5 Google Apps for Reflection

We reflect often. It's a critical part of the learning process. But what makes some reflections more useful than others is the ability to revisit them and build knowledge. 


Since critical reflections can happen anywhere and anytime, it's important that you have the right tool for the way you like to work. 

Here are my favorite Google tools that work great for reflecting. 

1. Blogger

Keeping a weblog (or blog) of your experiences, interests, and knowledge is a productive way to reflect and develop your voice. Blogger is a simple platform that every Google account holder has just a click away.

For monitoring your kids or sharing blog authorship, explore the settings to add authors or automatically receive emails when posts and comments are published.


2. Docs  

To keep your audience on a short leash, make a doc for yourself or to share with others. Docs is the best option on this list if an unshared diary best supports the way you learn. But don't shy too far from the share options. You may find that your ideas are worth it.


3. Sites

Announcement pages are a great way to include a journal or diary as part of your website. Since the page access can be controlled, you won't have to worry about the wrong eyes prying.


4. Keep

If you are the type to make lists, try Keep. You can add labels to notes so you can cross catalog your ideas in as many ways necessary. 

Is your list ready to become a more formal document? Keep allows you to convert a note to a doc. 


5. YouTube

I love the power of video. It leaves us so vulnerable and honest.

YouTube is set up to do more than broadcast your masterpieces. Consider uploading reflection videos that are private or unlisted. If you choose to not list the video, only people with the link can access the video. 

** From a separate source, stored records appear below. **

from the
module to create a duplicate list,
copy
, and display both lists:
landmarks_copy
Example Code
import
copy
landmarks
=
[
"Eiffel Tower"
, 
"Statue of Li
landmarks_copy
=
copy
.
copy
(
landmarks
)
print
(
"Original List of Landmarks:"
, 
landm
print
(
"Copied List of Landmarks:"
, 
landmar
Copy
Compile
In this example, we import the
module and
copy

If you have a set of reflection videos that you want to splice together to produce a more complete work, use the YouTube video editing and annotation tools to make your final product. 

Why Google Apps?

Learning starts with asking questions, and it becomes knowledge with reflection. Many other activities occur to take us from problem to solution, but documentation and sharing of both questioning and reflection can be facilitated with Google Apps.